Segment Start: PROVIDED RECORDS

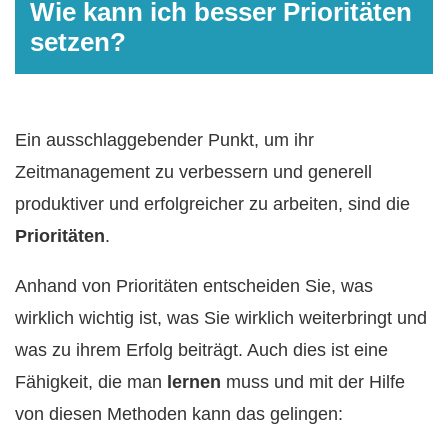
Wie kann ich besser Prioritäten
setzen?
Ein ausschlaggebender Punkt, um ihr
Zeitmanagement zu verbessern und generell
produktiver und erfolgreicher zu arbeiten, sind die
Prioritäten
.
Anhand von Prioritäten entscheiden Sie, was
wirklich wichtig ist, was Sie wirklich weiterbringt und
was zu ihrem Erfolg beiträgt. Auch dies ist eine
Fähigkeit, die man
lernen
muss und mit der Hilfe
von diesen Methoden kann das gelingen:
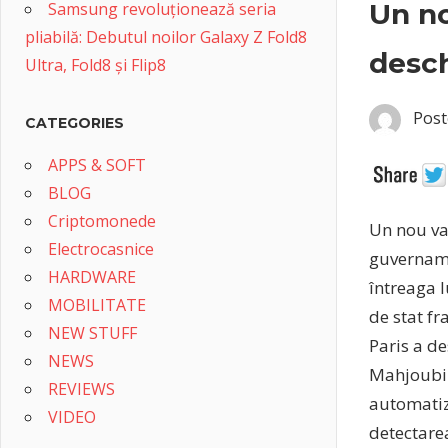
Un no
Samsung revoluționează seria
pliabilă: Debutul noilor Galaxy Z Fold8
desc
Ultra, Fold8 și Flip8
Post
CATEGORIES
APPS & SOFT
BLOG
Criptomonede
Un nou val
Electrocasnice
guvernamen
HARDWARE
întreaga 
MOBILITATE
de stat f
NEW STUFF
Paris a de
NEWS
Mahjoubi. 
REVIEWS
automatiza
VIDEO
detectarea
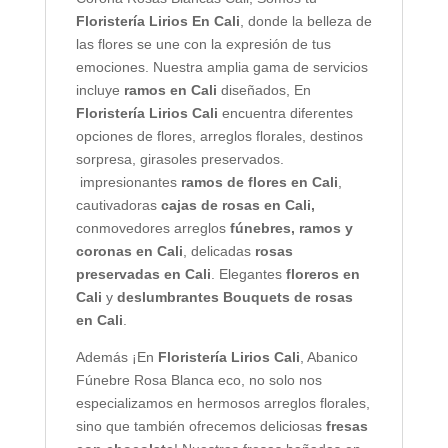
Floristería Lirios En Cali
, donde la belleza de
las flores se une con la expresión de tus
emociones. Nuestra amplia gama de servicios
incluye
ramos en Cali
diseñados, En
Floristería Lirios Cali
encuentra diferentes
opciones de flores, arreglos florales, destinos
sorpresa, girasoles preservados.
impresionantes
ramos de flores en Cali
,
cautivadoras
cajas de rosas en Cali,
conmovedores arreglos
fúnebres, ramos y
coronas en Cali
, delicadas
rosas
preservadas en Cali
. Elegantes
floreros en
Cali
y
deslumbrantes Bouquets de rosas
en Cali
.
Además ¡En
Floristería Lirios Cali
, Abanico
Fúnebre Rosa Blanca eco, no solo nos
especializamos en hermosos arreglos florales,
sino que también ofrecemos deliciosas
fresas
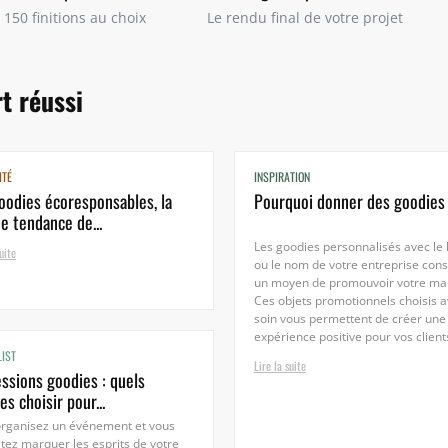
 150 finitions au choix
Le rendu final de votre projet
t réussi
ITÉ
INSPIRATION
oodies écoresponsables, la
Pourquoi donner des goodies
e tendance de...
Les goodies personnalisés avec le 
uite
ou le nom de votre entreprise cons
un moyen de promouvoir votre ma
Ces objets promotionnels choisis 
soin vous permettent de créer une
expérience positive pour vos clients
LIST
Lire la suite
ssions goodies : quels
es choisir pour...
organisez un événement et vous
tez marquer les esprits de votre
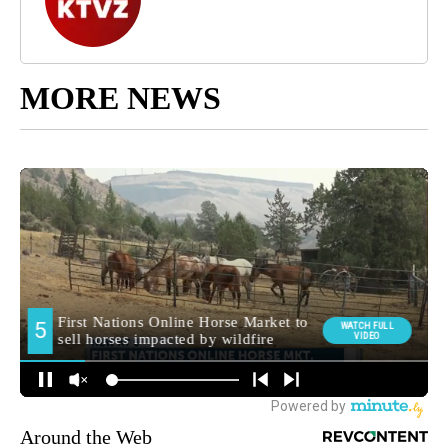
MORE NEWS
Around the Web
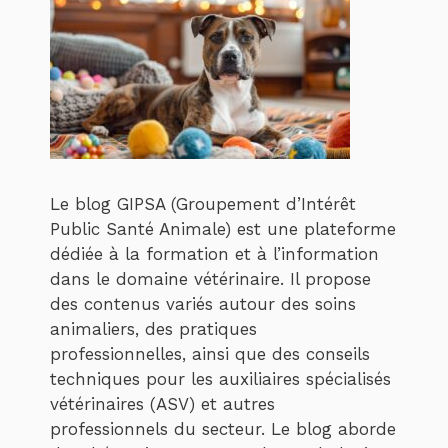
Le blog GIPSA (Groupement d’Intérêt
Public Santé Animale) est une plateforme
dédiée à la formation et à l’information
dans le domaine vétérinaire. Il propose
des contenus variés autour des soins
animaliers, des pratiques
professionnelles, ainsi que des conseils
techniques pour les auxiliaires spécialisés
vétérinaires (ASV) et autres
professionnels du secteur. Le blog aborde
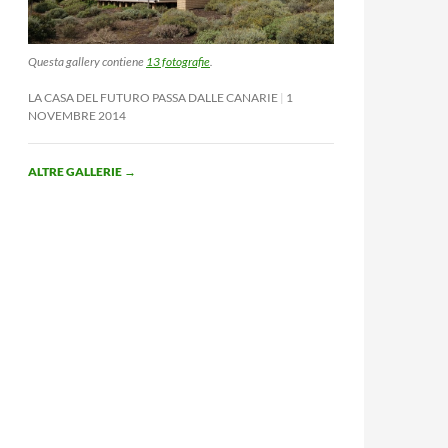
Questa gallery contiene
13 fotografie
.
LA CASA DEL FUTURO PASSA DALLE CANARIE
1
NOVEMBRE 2014
ALTRE GALLERIE
→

Segment End: PROVIDED RECORDS

■ WHAT IS BEING ASKED
Copy every line of the listing above exactly. Leave each picture out.

■ WRITTEN SOLUTION
Wie kann ich besser Prioritäten
setzen?
Ein ausschlaggebender Punkt, um ihr
Zeitmanagement zu verbessern und generell
produktiver und erfolgreicher zu arbeiten, sind die
Prioritäten
.
Anhand von Prioritäten entscheiden Sie, was
wirklich wichtig ist, was Sie wirklich weiterbringt und
was zu ihrem Erfolg beiträgt. Auch dies ist eine
Fähigkeit, die man
lernen
muss und mit der Hilfe
von diesen Methoden kann das gelingen:
Un no
Samsung revoluționează seria
pliabilă: Debutul noilor Galaxy Z Fold8
desc
Ultra, Fold8 și Flip8
Post
CATEGORIES
APPS & SOFT
BLOG
Criptomonede
Un nou val
Electrocasnice
guvernamen
HARDWARE
întreaga 
MOBILITATE
de stat f
NEW STUFF
Paris a de
NEWS
Mahjoubi. 
REVIEWS
automatiza
VIDEO
detectarea
Floristería Lirios En Cali
, donde la belleza de
las flores se une con la expresión de tus
emociones. Nuestra amplia gama de servicios
incluye
ramos en Cali
diseñados, En
Floristería Lirios Cali
encuentra diferentes
opciones de flores, arreglos florales, destinos
sorpresa, girasoles preservados.
impresionantes
ramos de flores en Cali
,
cautivadoras
cajas de rosas en Cali,
conmovedores arreglos
fúnebres, ramos y
coronas en Cali
, delicadas
rosas
preservadas en Cali
. Elegantes
floreros en
Cali
y
deslumbrantes Bouquets de rosas
en Cali
.
Además ¡En
Floristería Lirios Cali
, Abanico
Fúnebre Rosa Blanca eco, no solo nos
especializamos en hermosos arreglos florales,
sino que también ofrecemos deliciosas
fresas
 150 finitions au choix
Le rendu final de votre projet
t réussi
ITÉ
INSPIRATION
oodies écoresponsables, la
Pourquoi donner des goodies
e tendance de...
Les goodies personnalisés avec le 
uite
ou le nom de votre entreprise cons
un moyen de promouvoir votre ma
Ces objets promotionnels choisis 
soin vous permettent de créer une
expérience positive pour vos clients
LIST
Lire la suite
ssions goodies : quels
es choisir pour...
organisez un événement et vous
tez marquer les esprits de votre
MORE NEWS
Around the Web
Le blog GIPSA (Groupement d’Intérêt
Public Santé Animale) est une plateforme
dédiée à la formation et à l’information
dans le domaine vétérinaire. Il propose
des contenus variés autour des soins
animaliers, des pratiques
professionnelles, ainsi que des conseils
techniques pour les auxiliaires spécialisés
vétérinaires (ASV) et autres
professionnels du secteur. Le blog aborde
Questa gallery contiene
13 fotografie
.
LA CASA DEL FUTURO PASSA DALLE CANARIE
1
NOVEMBRE 2014
ALTRE GALLERIE
→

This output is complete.